S’il s’est illustré à l’Etoile Rouge comme un joueur hors du commun, la suite de sa carrière ne sera malheureusement pas à la hauteur de son talent, noyé par les blessures et les conflits de son pays natal. Lorsqu’il rejoint l’OM, la malédiction commence : alors qu’il a été opéré pendant l’été à cause d’une blessure après la Coupe du Monde, il fait une rechute contre Metz, dès le deuxième match de la compétition, et s’effondre complètement. Cette saison, il ne joue qu’onze matchs de championnats, et ne s’illustre pas particulièrement. A la fin de cette même saison, alors qu’il revient une nouvelle fois de blessure, il rentre en cours de match de finale de la Coupe des clubs champions contre… l’Etoile Rouge, club qu’il a remis au sommet. Le match va jusqu’aux tirs au but et Stojkovic, maître dans l’art des penaltys, refuse de tirer contre son ancien club. L’OM finit par craquer et manque un tir, laissant filer le trophée par la même occasion. Triste ironie pour Piksi qui a à tout jamais marqué l’histoire du club de Belgrade. Le début de la saison suivante est du même acabit : il se blesse et ne joue jamais. L’OM décide de le rentabiliser un minimum en le prêtant à l’Hellas Vérone, où il a l’occasion de jouer une vingtaine de matchs et de jouer un peu. A son retour à l’OM pour la saison 1992-1993, rien ne change et son potentiel se retrouve noyé par les blessures et des joueurs plus constants que lui. Il n’est même pas compris dans le groupe marseillais champion d’Europe, et la saison suivante sera semblable. Avec seulement 37 matchs joué en quatre ans sous les couleurs de l’OM, Stojkovic et son immense talent sont tombés dans l’oubli. A la suite de son triste passage à l’OM, l’Etoile de l’Etoile Rouge s’en va au Japon, au Nagoya Grampus, dont il marque inévitablement l’histoire et devient l’une des icônes, lui qui a mis en lumière un championnat très peu médiatisé.
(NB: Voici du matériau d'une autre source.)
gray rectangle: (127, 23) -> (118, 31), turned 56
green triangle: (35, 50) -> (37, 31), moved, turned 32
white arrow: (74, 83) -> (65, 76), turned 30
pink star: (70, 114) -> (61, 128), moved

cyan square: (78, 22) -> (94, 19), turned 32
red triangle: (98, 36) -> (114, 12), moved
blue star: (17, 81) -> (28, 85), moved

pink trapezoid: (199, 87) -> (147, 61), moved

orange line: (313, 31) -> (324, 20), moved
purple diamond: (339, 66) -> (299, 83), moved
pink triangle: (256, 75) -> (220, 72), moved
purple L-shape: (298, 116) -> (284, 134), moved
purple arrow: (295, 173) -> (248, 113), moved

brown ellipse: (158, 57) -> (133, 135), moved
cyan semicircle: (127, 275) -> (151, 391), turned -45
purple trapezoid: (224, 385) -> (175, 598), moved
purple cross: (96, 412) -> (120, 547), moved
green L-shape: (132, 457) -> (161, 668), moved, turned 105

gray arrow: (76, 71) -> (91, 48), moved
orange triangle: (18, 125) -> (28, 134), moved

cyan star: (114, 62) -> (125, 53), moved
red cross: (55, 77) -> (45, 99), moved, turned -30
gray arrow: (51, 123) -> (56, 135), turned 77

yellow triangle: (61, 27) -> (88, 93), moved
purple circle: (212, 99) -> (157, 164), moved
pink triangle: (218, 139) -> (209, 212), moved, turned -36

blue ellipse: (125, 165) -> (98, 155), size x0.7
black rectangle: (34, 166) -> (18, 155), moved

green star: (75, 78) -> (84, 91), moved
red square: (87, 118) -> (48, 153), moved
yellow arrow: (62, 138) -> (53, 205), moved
En parallèle à tout cela, la carrière de Piksi est également ruinée par les conflits qui ont lieu en Yougoslavie : de plus en plus de territoires demandent leur indépendance et cela a une conséquence footballistique désastreuse. En plus de perdre de nombreux joueurs, l’équipe est exclue de l’Euro 1992 pour lequel elle s’était qualifiée sans aucune difficulté. En plein milieu d’un conflit qui le dépasse et qui va bien au-delà du cadre footballistique, Dragan Stojkovic n’a aucun moyen de s’imposer en tant que figure du football slave, lui qui enchaîne les blessures. Lors de sa dernière compétition internationale, la Coupe du Monde 1998 organisée par la France, il marque contre l’Allemagne en phase de groupes avant de se faire éliminer par les Pays-Bas de Dennis Bergkamp.
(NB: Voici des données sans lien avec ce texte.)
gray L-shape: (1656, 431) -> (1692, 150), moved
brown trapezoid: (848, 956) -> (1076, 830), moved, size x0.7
Dans l’ombre de joueurs plus réguliers et moins soumis aux blessures, Dragan Stojkovic n’a jamais pu exploiter tout le talent qui lui a été donné. Son passage à l’OM l’ayant malheureusement pratiquement plongé dans l’oubli, il n’a pas pu se dévoiler comme l’Europe l’attendait, et c’est son passage à l’Etoile Rouge et en sélection qui reste dans l’histoire. Bien qu’ayant été sujet à des injustices qu’il n’avait pas la capacité de gérer, Stojkovic a fait parler le terrain à plusieurs reprises et a su mener ses équipes quand elles avaient besoin d’un leader. Capitaine de sa sélection et numéro 10 d’excellence, Piksi mérite sa place au Panthéon des plus grands talents du football. Pour tous les amateurs de ballon, c’est un regret de ne pas l’avoir vu s’illustrer plus longtemps.